Baurecht, Architektenrecht


Beantwortet von


Es handelt sich um eine Eigentumswohnung in Baden-Württemberg im 4. OG eines Mehrfamilienhauses, angrenzend an ein Gewerbegebiet (im Norden des Baugebietes). Das Baugebiet umfasst insgesamt vier Bauabschnitte mit fast 300 Wohneinheiten, die seit 2010 erstellt werden. Bei der o.g. Wohnung handelt es sich um den finalen Bauabschnitt und die Fertigstellung ist Ende 2015 geplant.

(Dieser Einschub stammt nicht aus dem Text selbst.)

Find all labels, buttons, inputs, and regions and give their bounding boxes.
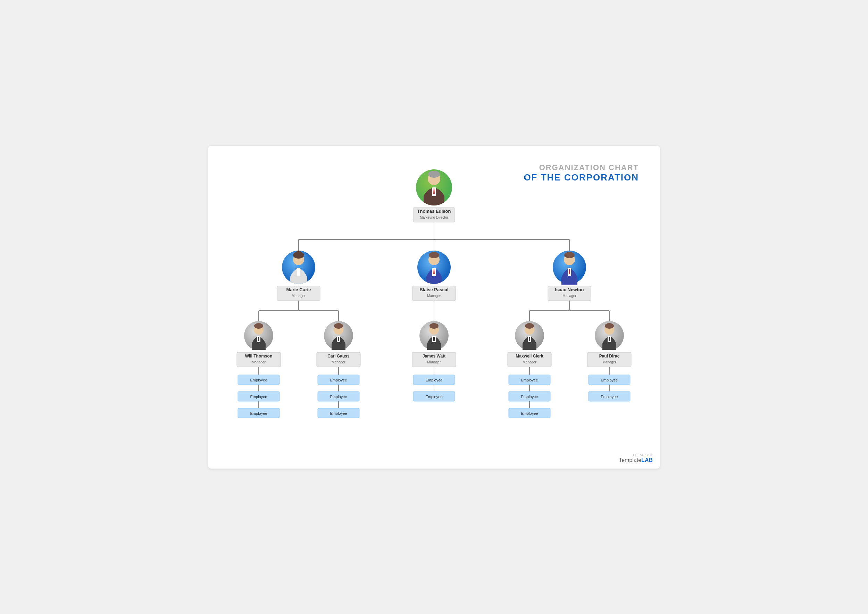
watermark-brand: TemplateLAB (619, 457, 653, 463)
ceo-role: Marketing Director (420, 216, 448, 219)
org-chart-svg: Thomas Edison Marketing Director (219, 167, 649, 451)
title-area: ORGANIZATION CHART OF THE CORPORATION (523, 163, 639, 183)
svg-marker-35 (529, 336, 530, 341)
tl3-role: Manager (523, 360, 536, 364)
svg-marker-39 (609, 336, 610, 341)
org-chart: Thomas Edison Marketing Director (219, 160, 649, 451)
tl2-name: James Watt (422, 354, 446, 358)
watermark-brand-bold: LAB (641, 457, 653, 463)
tl0-role: Manager (252, 360, 266, 364)
jw-emp1-label: Employee (425, 378, 443, 382)
jw-emp2-label: Employee (425, 395, 443, 399)
wt-emp1-label: Employee (250, 378, 267, 382)
svg-point-5 (428, 171, 440, 178)
tl2-role: Manager (427, 360, 441, 364)
title-line2: OF THE CORPORATION (523, 172, 639, 183)
svg-point-33 (525, 323, 534, 329)
watermark: CREATED BY TemplateLAB (619, 453, 653, 464)
mxc-emp1-label: Employee (521, 378, 538, 382)
tl1-role: Manager (332, 360, 345, 364)
cg-emp1-label: Employee (330, 378, 347, 382)
svg-point-17 (564, 252, 575, 258)
cg-emp3-label: Employee (330, 411, 347, 416)
watermark-brand-normal: Template (619, 457, 641, 463)
mxc-emp2-label: Employee (521, 395, 538, 399)
mgr1-name: Blaise Pascal (419, 287, 448, 292)
svg-rect-11 (297, 268, 300, 276)
watermark-created-by: CREATED BY (619, 453, 653, 457)
mgr2-role: Manager (562, 294, 576, 298)
wt-emp2-label: Employee (250, 395, 267, 399)
tl1-name: Carl Gauss (328, 354, 349, 358)
svg-marker-27 (338, 336, 339, 341)
tl0-name: Will Thomson (245, 354, 273, 358)
svg-marker-23 (258, 336, 259, 341)
svg-point-29 (430, 323, 438, 329)
ceo-name: Thomas Edison (417, 209, 451, 214)
mgr2-name: Isaac Newton (555, 287, 584, 292)
tl4-name: Paul Dirac (599, 354, 620, 358)
mgr1-role: Manager (427, 294, 441, 298)
title-line1: ORGANIZATION CHART (523, 163, 639, 172)
tl4-role: Manager (602, 360, 616, 364)
svg-point-37 (605, 323, 614, 329)
mgr0-name: Marie Curie (286, 287, 311, 292)
wt-emp3-label: Employee (250, 411, 267, 416)
mgr0-role: Manager (292, 294, 306, 298)
tl3-name: Maxwell Clerk (516, 354, 543, 358)
svg-point-10 (296, 250, 301, 255)
svg-point-13 (429, 252, 439, 258)
pd-emp1-label: Employee (601, 378, 618, 382)
cg-emp2-label: Employee (330, 395, 347, 399)
svg-point-25 (334, 323, 343, 329)
chart-container: ORGANIZATION CHART OF THE CORPORATION (208, 146, 660, 468)
svg-point-21 (254, 323, 263, 329)
mxc-emp3-label: Employee (521, 411, 538, 416)
pd-emp2-label: Employee (601, 395, 618, 399)
svg-marker-31 (433, 336, 435, 341)
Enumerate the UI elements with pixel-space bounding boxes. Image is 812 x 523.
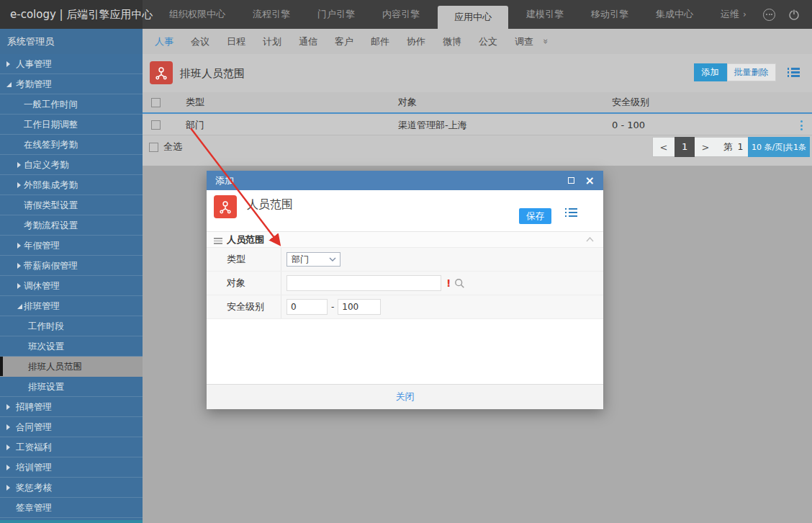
header-checkbox[interactable] bbox=[151, 98, 161, 107]
sidebar-item-21[interactable]: 奖惩考核 bbox=[0, 478, 143, 498]
subnav-item-10[interactable]: 调查 bbox=[506, 35, 542, 48]
page-block: 排班人员范围 添加 批量删除 类型 对象 安全级别 部门 渠道管理部-上海 0 … bbox=[143, 54, 812, 166]
sidebar-role-header: 系统管理员 bbox=[0, 29, 143, 54]
sidebar-item-14[interactable]: 班次设置 bbox=[0, 336, 143, 357]
sidebar-menu: 人事管理考勤管理一般工作时间工作日期调整在线签到考勤自定义考勤外部集成考勤请假类… bbox=[0, 54, 143, 523]
subnav-item-8[interactable]: 微博 bbox=[434, 35, 470, 48]
sidebar-item-19[interactable]: 工资福利 bbox=[0, 437, 143, 457]
sidebar-item-label: 一般工作时间 bbox=[24, 99, 78, 109]
sidebar-item-6[interactable]: 外部集成考勤 bbox=[0, 175, 143, 195]
topbar-nav-item-7[interactable]: 集成中心 bbox=[642, 0, 707, 29]
sidebar-item-3[interactable]: 工作日期调整 bbox=[0, 115, 143, 135]
sidebar-item-8[interactable]: 考勤流程设置 bbox=[0, 215, 143, 236]
form-section-header[interactable]: 人员范围 bbox=[207, 232, 603, 248]
sidebar-item-17[interactable]: 招聘管理 bbox=[0, 397, 143, 417]
security-to-input[interactable] bbox=[338, 299, 381, 315]
topbar-nav-item-5[interactable]: 建模引擎 bbox=[513, 0, 577, 29]
type-select[interactable]: 部门 bbox=[287, 252, 340, 267]
subnav-item-3[interactable]: 计划 bbox=[254, 35, 290, 48]
maximize-icon[interactable] bbox=[568, 177, 574, 184]
select-all-checkbox[interactable] bbox=[149, 143, 158, 152]
topbar-nav-item-8[interactable]: 运维› bbox=[707, 0, 760, 29]
sidebar-item-label: 请假类型设置 bbox=[24, 200, 78, 210]
dialog-form: 类型 部门 对象 ! 安全级别 bbox=[207, 248, 603, 319]
collapse-chevron-icon[interactable] bbox=[586, 237, 594, 242]
sidebar-item-label: 考勤管理 bbox=[16, 79, 52, 89]
dialog-title: 添加 bbox=[215, 175, 234, 186]
sidebar-item-20[interactable]: 培训管理 bbox=[0, 457, 143, 478]
sidebar-item-10[interactable]: 带薪病假管理 bbox=[0, 256, 143, 276]
sidebar-item-0[interactable]: 人事管理 bbox=[0, 54, 143, 74]
page-size-info[interactable]: 10 条/页|共1条 bbox=[748, 137, 810, 157]
topbar-nav-item-2[interactable]: 门户引擎 bbox=[304, 0, 369, 29]
dialog-titlebar[interactable]: 添加 × bbox=[207, 171, 603, 190]
chevron-down-icon bbox=[329, 257, 336, 262]
security-label: 安全级别 bbox=[227, 295, 264, 318]
column-header-target: 对象 bbox=[398, 92, 417, 112]
sidebar-item-label: 人事管理 bbox=[16, 58, 52, 69]
sidebar-item-5[interactable]: 自定义考勤 bbox=[0, 155, 143, 175]
sidebar-item-9[interactable]: 年假管理 bbox=[0, 236, 143, 256]
subnav-item-4[interactable]: 通信 bbox=[290, 35, 326, 48]
power-icon[interactable] bbox=[788, 8, 800, 21]
sidebar-item-12[interactable]: 排班管理 bbox=[0, 296, 143, 316]
close-icon[interactable]: × bbox=[585, 175, 595, 187]
subnav-item-5[interactable]: 客户 bbox=[326, 35, 362, 48]
subnav-item-2[interactable]: 日程 bbox=[218, 35, 254, 48]
list-view-icon[interactable] bbox=[788, 66, 800, 79]
close-link[interactable]: 关闭 bbox=[396, 390, 415, 403]
select-all[interactable]: 全选 bbox=[149, 137, 182, 157]
more-options-icon[interactable] bbox=[763, 9, 775, 21]
sidebar-item-16[interactable]: 排班设置 bbox=[0, 377, 143, 397]
current-page-button[interactable]: 1 bbox=[675, 137, 695, 157]
topbar: e-cology | 后端引擎应用中心 组织权限中心流程引擎门户引擎内容引擎应用… bbox=[0, 0, 812, 29]
prev-page-button[interactable]: < bbox=[653, 142, 675, 153]
batch-delete-button[interactable]: 批量删除 bbox=[727, 63, 776, 81]
sidebar-item-11[interactable]: 调休管理 bbox=[0, 276, 143, 296]
sidebar-item-18[interactable]: 合同管理 bbox=[0, 417, 143, 437]
sidebar-item-label: 外部集成考勤 bbox=[24, 179, 78, 190]
subnav-item-7[interactable]: 协作 bbox=[398, 35, 434, 48]
subnav-item-1[interactable]: 会议 bbox=[182, 35, 218, 48]
subnav-item-9[interactable]: 公文 bbox=[470, 35, 506, 48]
subnav-item-6[interactable]: 邮件 bbox=[362, 35, 398, 48]
table-row[interactable]: 部门 渠道管理部-上海 0 - 100 bbox=[143, 115, 812, 135]
required-mark: ! bbox=[446, 277, 451, 289]
dialog-header-title: 人员范围 bbox=[247, 197, 293, 213]
topbar-nav-item-6[interactable]: 移动引擎 bbox=[577, 0, 642, 29]
save-button[interactable]: 保存 bbox=[519, 208, 551, 224]
subnav-item-0[interactable]: 人事 bbox=[146, 35, 182, 48]
next-page-button[interactable]: > bbox=[695, 142, 716, 153]
dialog-list-view-icon[interactable] bbox=[565, 206, 578, 219]
row-checkbox[interactable] bbox=[151, 120, 161, 130]
topbar-nav-item-4[interactable]: 应用中心 bbox=[438, 6, 508, 29]
topbar-nav-label: 组织权限中心 bbox=[169, 9, 225, 19]
row-menu-dots-icon[interactable] bbox=[800, 120, 803, 130]
sidebar-item-7[interactable]: 请假类型设置 bbox=[0, 195, 143, 215]
sidebar-item-1[interactable]: 考勤管理 bbox=[0, 74, 143, 94]
topbar-nav-item-3[interactable]: 内容引擎 bbox=[369, 0, 433, 29]
sidebar-item-22[interactable]: 签章管理 bbox=[0, 498, 143, 518]
add-button[interactable]: 添加 bbox=[694, 63, 727, 81]
sidebar-item-4[interactable]: 在线签到考勤 bbox=[0, 135, 143, 155]
security-from-input[interactable] bbox=[287, 299, 328, 315]
sidebar-item-label: 年假管理 bbox=[24, 240, 60, 251]
dialog-window-controls: × bbox=[568, 171, 595, 190]
target-label: 对象 bbox=[227, 272, 245, 295]
sidebar-bottom-strip bbox=[0, 520, 143, 523]
table-header-row: 类型 对象 安全级别 bbox=[143, 92, 812, 114]
org-person-icon bbox=[150, 61, 173, 84]
sidebar-item-15[interactable]: 排班人员范围 bbox=[0, 357, 143, 377]
subnav-more-icon[interactable]: » bbox=[541, 39, 551, 45]
target-input[interactable] bbox=[287, 275, 441, 291]
sidebar-item-13[interactable]: 工作时段 bbox=[0, 316, 143, 336]
dialog-footer: 关闭 bbox=[207, 384, 603, 409]
topbar-nav-item-0[interactable]: 组织权限中心 bbox=[155, 0, 239, 29]
topbar-nav-label: 运维 bbox=[721, 9, 739, 19]
sidebar-item-2[interactable]: 一般工作时间 bbox=[0, 94, 143, 115]
sidebar-item-label: 签章管理 bbox=[16, 502, 52, 513]
search-icon[interactable] bbox=[454, 278, 465, 289]
topbar-nav-item-1[interactable]: 流程引擎 bbox=[239, 0, 304, 29]
collapsed-arrow-icon bbox=[17, 263, 21, 269]
section-drag-icon bbox=[214, 236, 222, 246]
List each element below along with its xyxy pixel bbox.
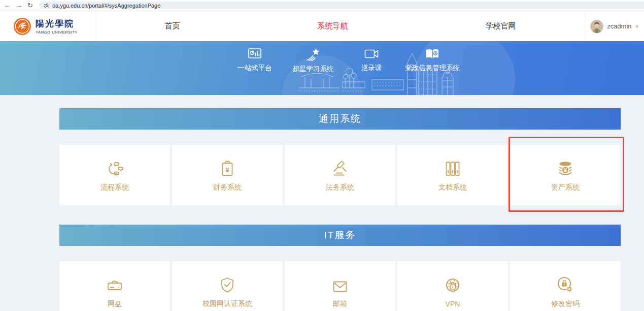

Im Grundriss geht das nach Süden ausgerichtete Wohnzimmer in einen offen gestalteten und großzügigen Flur (Nordausrichtung zum Gewerbegebiet) über. Dieser Flur verfügt über zwei Fenster, die mit Rollläden ausgestattet sind. Beide Räume werden durch keine Trennwand oder ähnliches separiert. Die Raumöffnung vom Wohnzimmer zum Flur beträgt 4,25 m. Das erste Fenster ist ca. 2,5 m, das zweite ca. 5 m von dieser Öffnung des Wohnzimmers entfernt. Im Kaufvertrag steht zu diesen beiden Fenster: „Durch die Offenheit wird der Flur ebenfalls zum ‚schützenswerten' Raum und erhält demzufolge die gem. Schallschutznachweis notwendigen Schallschutzfenster. Ebenso erhalten diese beiden Fenster Rollläden." Die Fenster sind nun seit einigen Wochen bereits eingebaut.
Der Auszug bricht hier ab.